The flexibility of the Cu NPs-LIG electrode was explored via examining the effect of bending angle and cycle on the electrode resistivity using a homemade test rig, Fig. 10a. As shown in Fig. 10b and c, the varying bending angle and cycle tests did not significantly affect the surface resistance of the electrode, leaving the electrode intact and referring to its robustness.

Fig. 10
figure 10

a Homemade bending device, b Resistivity change of the Cu NPs-LIG electrode with bending angle c Resistivity change of the Cu NPs-LIG electrode with bending cycle at angle 75°, and d Wettability of Cu NPs-LIG electrode with water

The traditional method for measuring a solid’s wettability is the contact angle (θ) between a solid surface and a liquid droplet [51]. The wettability of carbon materials, including carbon fibers, carbon black, and carbon nanotubes, which are often more hydrophobic than metals [52], is highly influenced by their structural makeup and the heterogeneous atoms that make up the carbon surface [53]. Due to the absence of high-energy flaws near their surface, graphene is more hydrophobic. In addition, LIG has been widely reported in literature as a hydrophobic material. Graphene with hydrophobic properties can reduce liquid deposition and prevent contamination during the fabrication of electronic devices, which in this case, will improve metal deposition from the electrolyte [54]. Investigations into the effect electrodeposited Cu NPs have on the wettability of LIG were initiated. As displayed in Fig. 10d, the hydrophobicity of LIG was unaffected, with a contact angle of 123 \(^\circ\) with the addition of Cu NPs. The hydrophobic nature of the electrode improves the deposition of the metal from the electrolyte unto the electrode.
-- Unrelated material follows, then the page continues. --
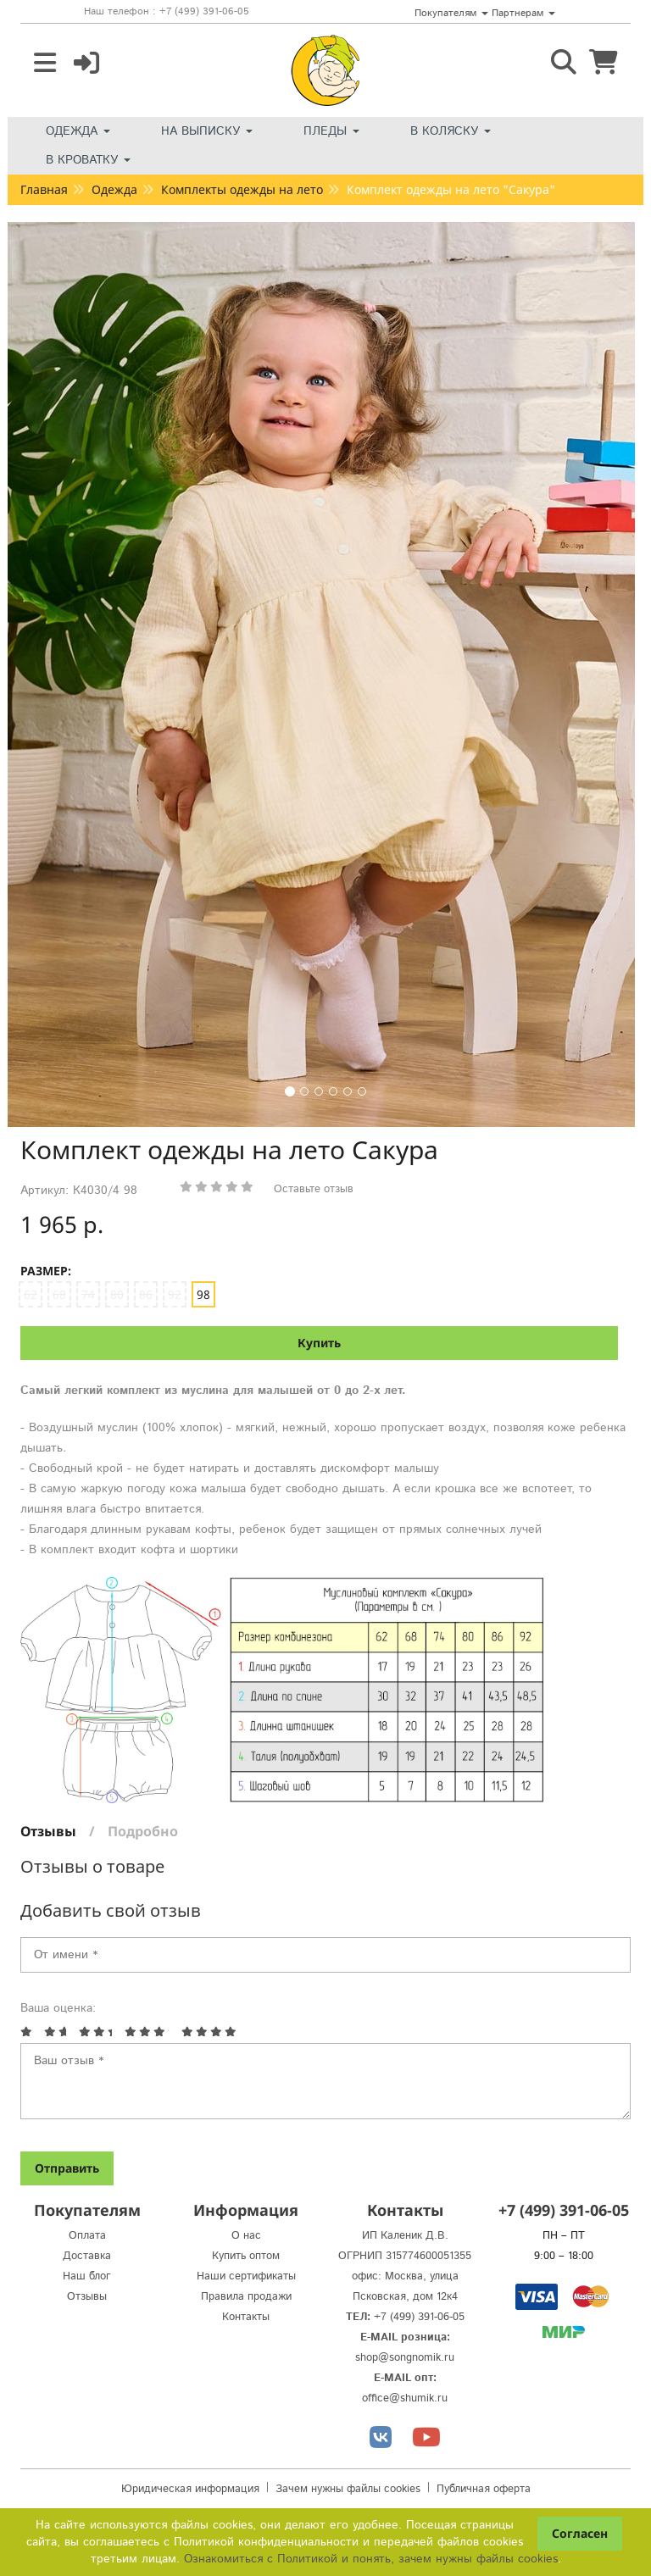  Describe the element at coordinates (87, 2256) in the screenshot. I see `Доставка` at that location.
The Cu NPs-LIG sensor was examined for the life stability test, where the biosensor was stored in an ambient environment and tested against 1 mM glucose concentration every 7 days for 35 days with sensitivity plotted against the number of days in Fig. 11. The biosensor remained over 94% of the initial response, which first shows the repeatability of the electrode after several days of use and the durability of the electrode.

Fig. 11
figure 11

Life stability of the sensor over a 35 days period

4 Conclusion

This project illustrates the usage of engraved porous graphene (LIG) on a polyimide substrate and subsequent PCD of CuNPs of less than 29 nm in size for nonenzymatic glucose detection. The electrode can detect glucose in a linear range of 0.03–4.5 mM and LOD of 0.023 µM, which agrees favorably with literature reports. The high selectivity and sensitivity of the electrode, 2665 µA/mM/cm2, gives it great potential for sensing low glucose concentration in saliva. The saliva glucose measurements taken with our modified electrode were evidently in very close agreement, about 97%, with the saliva glucose measurements obtained from their corresponding blood glucose measurements. This shows the strong ability of our electrode to sense and measure glucose in a biological sample accurately.